------ Provided data ------
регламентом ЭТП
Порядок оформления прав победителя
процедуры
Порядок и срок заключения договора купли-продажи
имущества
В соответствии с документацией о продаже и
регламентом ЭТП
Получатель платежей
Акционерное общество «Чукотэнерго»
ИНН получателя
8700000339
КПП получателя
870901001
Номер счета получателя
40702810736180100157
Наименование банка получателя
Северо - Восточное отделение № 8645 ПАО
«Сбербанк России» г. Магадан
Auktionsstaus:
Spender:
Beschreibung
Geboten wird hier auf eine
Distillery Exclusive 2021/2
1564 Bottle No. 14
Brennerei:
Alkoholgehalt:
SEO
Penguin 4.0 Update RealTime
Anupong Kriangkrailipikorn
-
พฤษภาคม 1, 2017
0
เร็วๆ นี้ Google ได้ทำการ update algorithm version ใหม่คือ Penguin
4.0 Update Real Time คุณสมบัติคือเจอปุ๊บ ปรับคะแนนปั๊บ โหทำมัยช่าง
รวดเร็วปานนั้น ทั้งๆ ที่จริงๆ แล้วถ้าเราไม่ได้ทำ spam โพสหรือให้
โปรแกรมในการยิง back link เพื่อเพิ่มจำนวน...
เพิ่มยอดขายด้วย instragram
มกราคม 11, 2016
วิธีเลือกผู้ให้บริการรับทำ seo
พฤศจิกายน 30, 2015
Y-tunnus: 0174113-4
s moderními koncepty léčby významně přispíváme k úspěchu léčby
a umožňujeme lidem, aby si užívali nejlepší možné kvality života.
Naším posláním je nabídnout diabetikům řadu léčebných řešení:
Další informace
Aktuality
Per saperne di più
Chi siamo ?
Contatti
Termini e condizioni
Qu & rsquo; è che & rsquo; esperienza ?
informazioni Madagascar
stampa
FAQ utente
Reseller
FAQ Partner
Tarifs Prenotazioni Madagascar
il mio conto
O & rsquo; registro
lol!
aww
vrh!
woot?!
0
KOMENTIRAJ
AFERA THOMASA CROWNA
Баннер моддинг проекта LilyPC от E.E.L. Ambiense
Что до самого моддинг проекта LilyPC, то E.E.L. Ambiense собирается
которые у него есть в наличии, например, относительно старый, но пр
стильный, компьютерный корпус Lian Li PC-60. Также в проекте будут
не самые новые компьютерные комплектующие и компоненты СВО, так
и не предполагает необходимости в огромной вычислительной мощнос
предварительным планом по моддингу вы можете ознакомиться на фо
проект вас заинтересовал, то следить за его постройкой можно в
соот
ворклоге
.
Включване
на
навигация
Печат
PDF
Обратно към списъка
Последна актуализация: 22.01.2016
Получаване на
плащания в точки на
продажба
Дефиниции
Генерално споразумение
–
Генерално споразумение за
------
Aim of the exercise
Reproduce every record above exactly as it is written.

Task solution
регламентом ЭТП
Порядок оформления прав победителя
процедуры
Порядок и срок заключения договора купли-продажи
имущества
В соответствии с документацией о продаже и
регламентом ЭТП
Получатель платежей
Акционерное общество «Чукотэнерго»
ИНН получателя
8700000339
КПП получателя
870901001
Номер счета получателя
40702810736180100157
Наименование банка получателя
Северо - Восточное отделение № 8645 ПАО
«Сбербанк России» г. Магадан
Auktionsstaus:
Spender:
Beschreibung
Geboten wird hier auf eine
Distillery Exclusive 2021/2
1564 Bottle No. 14
Brennerei:
Alkoholgehalt:
SEO
Penguin 4.0 Update RealTime
Anupong Kriangkrailipikorn
-
พฤษภาคม 1, 2017
0
เร็วๆ นี้ Google ได้ทำการ update algorithm version ใหม่คือ Penguin
4.0 Update Real Time คุณสมบัติคือเจอปุ๊บ ปรับคะแนนปั๊บ โหทำมัยช่าง
รวดเร็วปานนั้น ทั้งๆ ที่จริงๆ แล้วถ้าเราไม่ได้ทำ spam โพสหรือให้
โปรแกรมในการยิง back link เพื่อเพิ่มจำนวน...
เพิ่มยอดขายด้วย instragram
มกราคม 11, 2016
วิธีเลือกผู้ให้บริการรับทำ seo
พฤศจิกายน 30, 2015
Y-tunnus: 0174113-4
s moderními koncepty léčby významně přispíváme k úspěchu léčby
a umožňujeme lidem, aby si užívali nejlepší možné kvality života.
Naším posláním je nabídnout diabetikům řadu léčebných řešení:
Další informace
Aktuality
Per saperne di più
Chi siamo ?
Contatti
Termini e condizioni
Qu & rsquo; è che & rsquo; esperienza ?
informazioni Madagascar
stampa
FAQ utente
Reseller
FAQ Partner
Tarifs Prenotazioni Madagascar
il mio conto
O & rsquo; registro
lol!
aww
vrh!
woot?!
0
KOMENTIRAJ
AFERA THOMASA CROWNA
Баннер моддинг проекта LilyPC от E.E.L. Ambiense
Что до самого моддинг проекта LilyPC, то E.E.L. Ambiense собирается
которые у него есть в наличии, например, относительно старый, но пр
стильный, компьютерный корпус Lian Li PC-60. Также в проекте будут
не самые новые компьютерные комплектующие и компоненты СВО, так
и не предполагает необходимости в огромной вычислительной мощнос
предварительным планом по моддингу вы можете ознакомиться на фо
проект вас заинтересовал, то следить за его постройкой можно в
соот
ворклоге
.
Включване
на
навигация
Печат
PDF
Обратно към списъка
Последна актуализация: 22.01.2016
Получаване на
плащания в точки на
продажба
Дефиниции
Генерално споразумение
–
Генерално споразумение за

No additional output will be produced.